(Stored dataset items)
________________

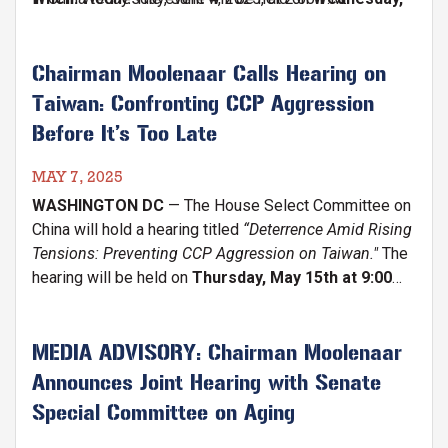
June 4 at 2 P.M. on the Capitol Triangle
. Members
will give remarks on Tiananmen Square's historic
anniversary, legacy, and the courage of those pushing
Chairman Moolenaar Calls Hearing on
for democracy in China.
Taiwan: Confronting CCP Aggression
Before It’s Too Late
MAY 7, 2025
WASHINGTON DC
— The House Select Committee on
China will hold a hearing titled
“Deterrence Amid Rising
Tensions: Preventing CCP Aggression on Taiwan."
The
hearing will be held on
Thursday, May 15th at 9:00
A.M. in the Cannon House Office Building (Cannon
Caucus Room 390).
MEDIA ADVISORY: Chairman Moolenaar
Announces Joint Hearing with Senate
Special Committee on Aging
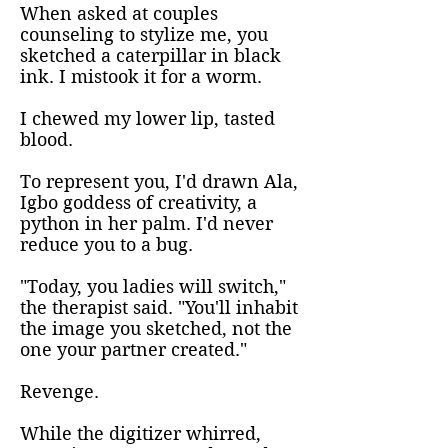
When asked at couples
counseling to stylize me, you
sketched a caterpillar in black
ink. I mistook it for a worm.
I chewed my lower lip, tasted
blood.
To represent you, I'd drawn Ala,
Igbo goddess of creativity, a
python in her palm. I'd never
reduce you to a bug.
"Today, you ladies will switch,"
the therapist said. "You'll inhabit
the image you sketched, not the
one your partner created."
Revenge.
While the digitizer whirred,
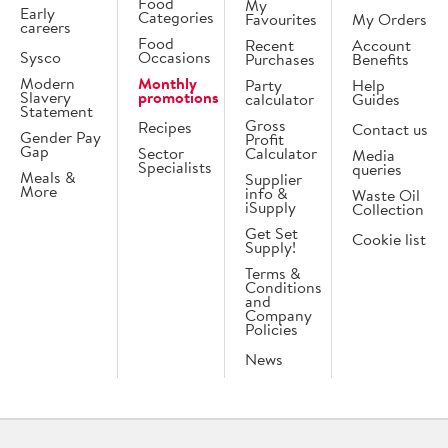
Food
My
Early
Categories
Favourites
My Orders
careers
Food
Recent
Account
Sysco
Occasions
Purchases
Benefits
Modern
Monthly
Party
Help
Slavery
promotions
calculator
Guides
Statement
Gross
Recipes
Contact us
Gender Pay
Profit
Gap
Sector
Calculator
Media
Specialists
queries
Meals &
Supplier
More
info &
Waste Oil
iSupply
Collection
Get Set
Cookie list
Supply!
Terms &
Conditions
and
Company
Policies
News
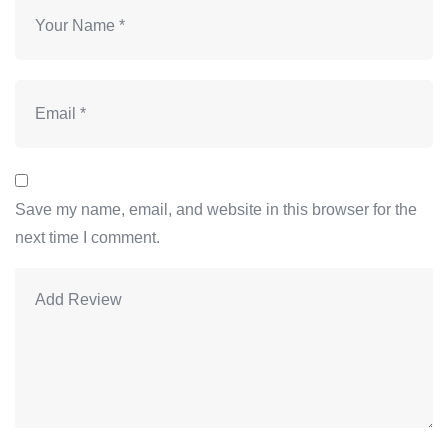
Save my name, email, and website in this browser for the
next time I comment.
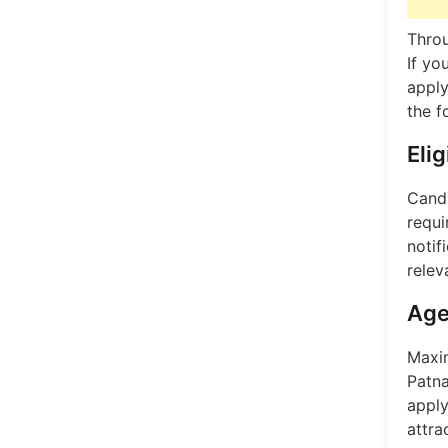
Throu
If yo
apply
the f
Elig
Candi
requi
notif
relev
Age
Maxim
Patna
apply
attra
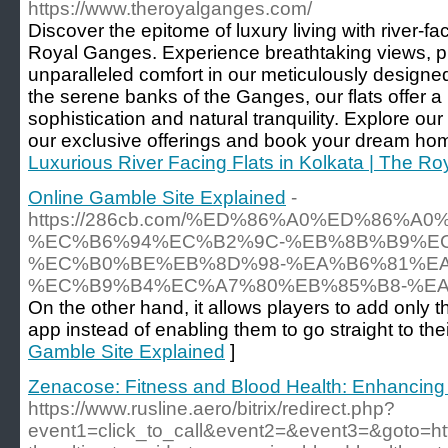
https://www.theroyalganges.com/
Discover the epitome of luxury living with river-fac
Royal Ganges. Experience breathtaking views, 
unparalleled comfort in our meticulously designe
the serene banks of the Ganges, our flats offer a
sophistication and natural tranquility. Explore ou
our exclusive offerings and book your dream hom
Luxurious River Facing Flats in Kolkata | The R
Online Gamble Site Explained
-
https://286cb.com/%ED%86%A0%ED%86
%EC%B6%94%EC%B2%9C-%EB%8B%B9%E
%EC%B0%BE%EB%8D%98-%EA%B6%81%E
%EC%B9%B4%EC%A7%80%EB%85%B8-%EA
On the other hand, it allows players to add only the
app instead of enabling them to go straight to th
Gamble Site Explained
]
Zenacose: Fitness and Blood Health: Enhancing
https://www.rusline.aero/bitrix/redirect.php?
event1=click_to_call&event2=&event3=&goto=htt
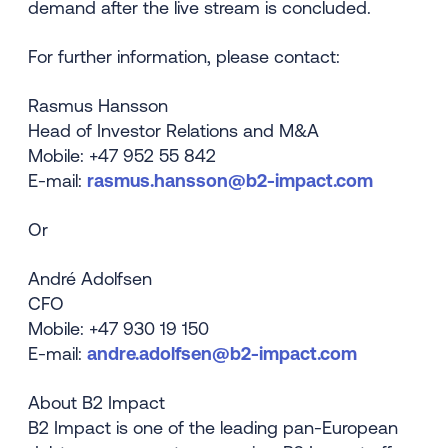
demand after the live stream is concluded.
For further information, please contact:
Rasmus Hansson
Head of Investor Relations and M&A
Mobile: +47 952 55 842
E-mail:
rasmus.hansson@b2-impact.com
Or
André Adolfsen
CFO
Mobile: +47 930 19 150
E-mail:
andre.adolfsen@b2-impact.com
About B2 Impact
B2 Impact is one of the leading pan-European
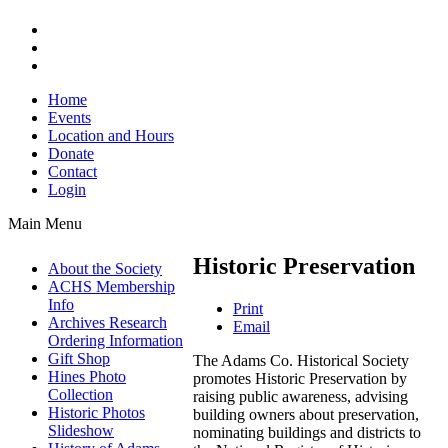
Home
Events
Location and Hours
Donate
Contact
Login
Main Menu
Historic Preservation
About the Society
ACHS Membership
Info
Print
Archives Research
Email
Ordering Information
Gift Shop
The Adams Co. Historical Society
Hines Photo
promotes Historic Preservation by
Collection
raising public awareness, advising
Historic Photos
building owners about preservation,
Slideshow
nominating buildings and districts to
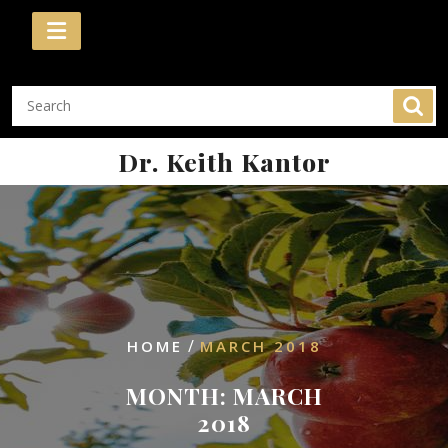
Skip
to
content
Dr. Keith Kantor
/
HOME
MARCH 2018
MONTH:
MARCH
2018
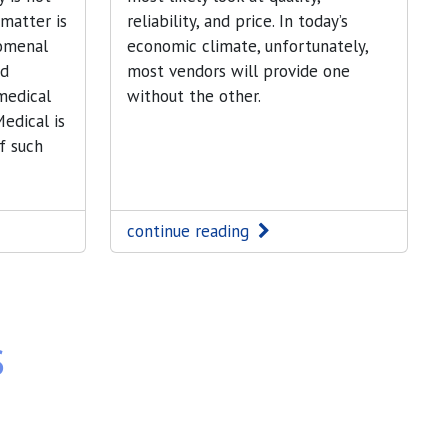
 matter is
reliability, and price. In today’s
omenal
economic climate, unfortunately,
nd
most vendors will provide one
medical
without the other.
edical is
f such
continue reading
s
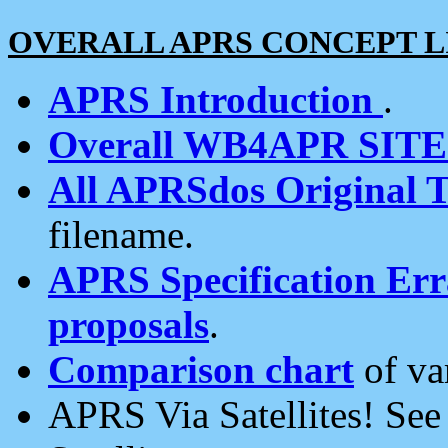
OVERALL APRS CONCEPT L
APRS Introduction
.
Overall WB4APR SIT
All APRSdos Original T
filename.
APRS Specification Erra
proposals
.
Comparison chart
of va
APRS Via Satellites! Se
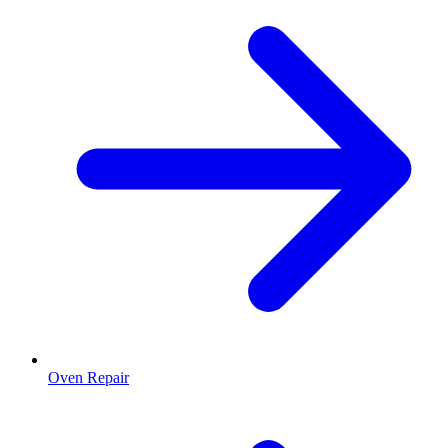
Oven Repair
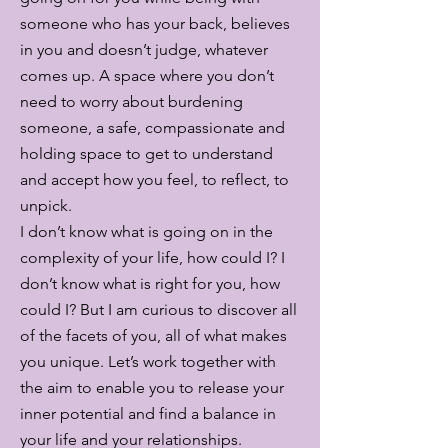
someone who has your back, believes
in you and doesn’t judge, whatever
comes up. A space where you don’t
need to worry about burdening
someone, a safe, compassionate and
holding space to get to understand
and accept how you feel, to reflect, to
unpick.
I don’t know what is going on in the
complexity of your life, how could I? I
don’t know what is right for you, how
could I? But I am curious to discover all
of the facets of you, all of what makes
you unique. Let’s work together with
the aim to enable you to release your
inner potential and find a balance in
your life and your relationships.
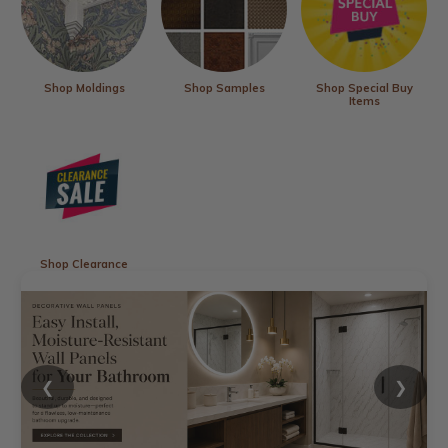
Shop Moldings
Shop Samples
Shop Special Buy
Items
Shop Clearance
❮
❯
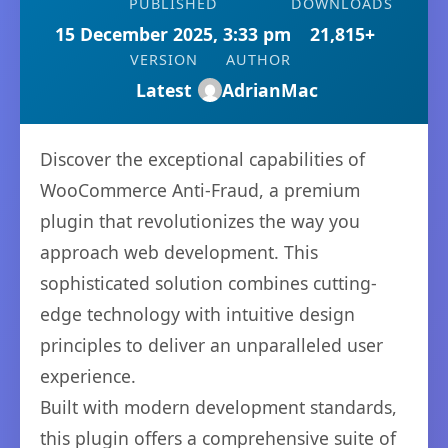
PUBLISHED
DOWNLOADS
15 December 2025, 3:33 pm
21,815+
VERSION
AUTHOR
Latest
AdrianMac
Discover the exceptional capabilities of
WooCommerce Anti-Fraud, a premium
plugin that revolutionizes the way you
approach web development. This
sophisticated solution combines cutting-
edge technology with intuitive design
principles to deliver an unparalleled user
experience.
Built with modern development standards,
this plugin offers a comprehensive suite of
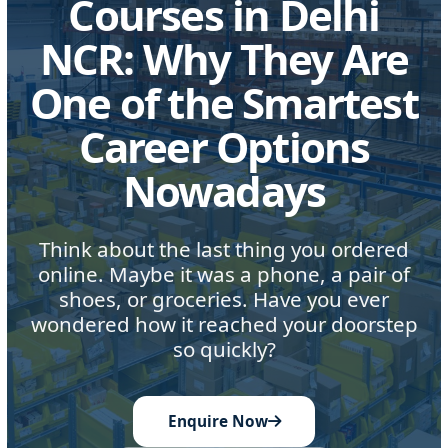
Courses in Delhi
NCR: Why They Are
One of the Smartest
Career Options
Nowadays
Think about the last thing you ordered
online. Maybe it was a phone, a pair of
shoes, or groceries. Have you ever
wondered how it reached your doorstep
so quickly?
Enquire Now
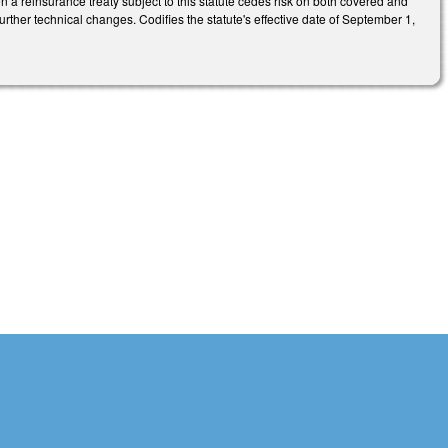
 a reinsurance treaty subject to this statute cedes risk on both covered and
urther technical changes. Codifies the statute's effective date of September 1,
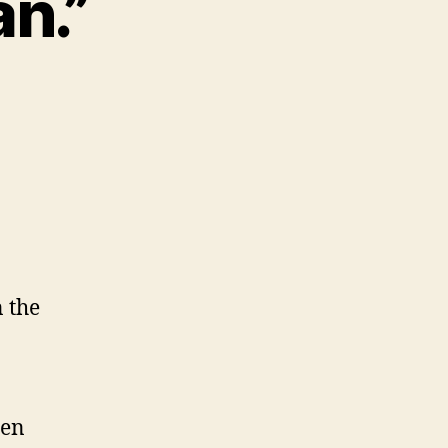
an.”
 the
een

________________

EXERCISE REQUIREMENTS >> With "other" as the search string, filter the records and return each line that has it.

EXERCISE SOLUTION >>
On the other hand, it allows players to add only the
without the other.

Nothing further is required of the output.